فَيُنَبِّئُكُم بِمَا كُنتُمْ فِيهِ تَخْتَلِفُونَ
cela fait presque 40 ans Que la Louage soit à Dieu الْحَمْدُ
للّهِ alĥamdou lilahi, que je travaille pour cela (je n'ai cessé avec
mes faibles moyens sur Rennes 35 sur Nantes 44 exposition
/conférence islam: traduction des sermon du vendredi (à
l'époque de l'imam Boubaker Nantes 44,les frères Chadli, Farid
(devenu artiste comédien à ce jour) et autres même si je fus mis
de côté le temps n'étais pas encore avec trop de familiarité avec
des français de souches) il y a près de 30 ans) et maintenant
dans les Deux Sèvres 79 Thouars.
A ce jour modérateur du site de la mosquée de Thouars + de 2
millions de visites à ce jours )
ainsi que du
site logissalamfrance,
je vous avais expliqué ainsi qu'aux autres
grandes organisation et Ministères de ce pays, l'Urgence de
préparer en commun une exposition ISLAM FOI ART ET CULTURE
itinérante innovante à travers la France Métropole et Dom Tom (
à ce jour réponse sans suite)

^^^^

» **What to do**
Please print the listing exactly, keeping each line as it is.

» **Solution for this task**
فَيُنَبِّئُكُم بِمَا كُنتُمْ فِيهِ تَخْتَلِفُونَ
cela fait presque 40 ans Que la Louage soit à Dieu الْحَمْدُ
للّهِ alĥamdou lilahi, que je travaille pour cela (je n'ai cessé avec
mes faibles moyens sur Rennes 35 sur Nantes 44 exposition
/conférence islam: traduction des sermon du vendredi (à
l'époque de l'imam Boubaker Nantes 44,les frères Chadli, Farid
(devenu artiste comédien à ce jour) et autres même si je fus mis
de côté le temps n'étais pas encore avec trop de familiarité avec
des français de souches) il y a près de 30 ans) et maintenant
dans les Deux Sèvres 79 Thouars.
A ce jour modérateur du site de la mosquée de Thouars + de 2
millions de visites à ce jours )
ainsi que du
site logissalamfrance,
je vous avais expliqué ainsi qu'aux autres
grandes organisation et Ministères de ce pays, l'Urgence de
préparer en commun une exposition ISLAM FOI ART ET CULTURE
itinérante innovante à travers la France Métropole et Dom Tom (
à ce jour réponse sans suite)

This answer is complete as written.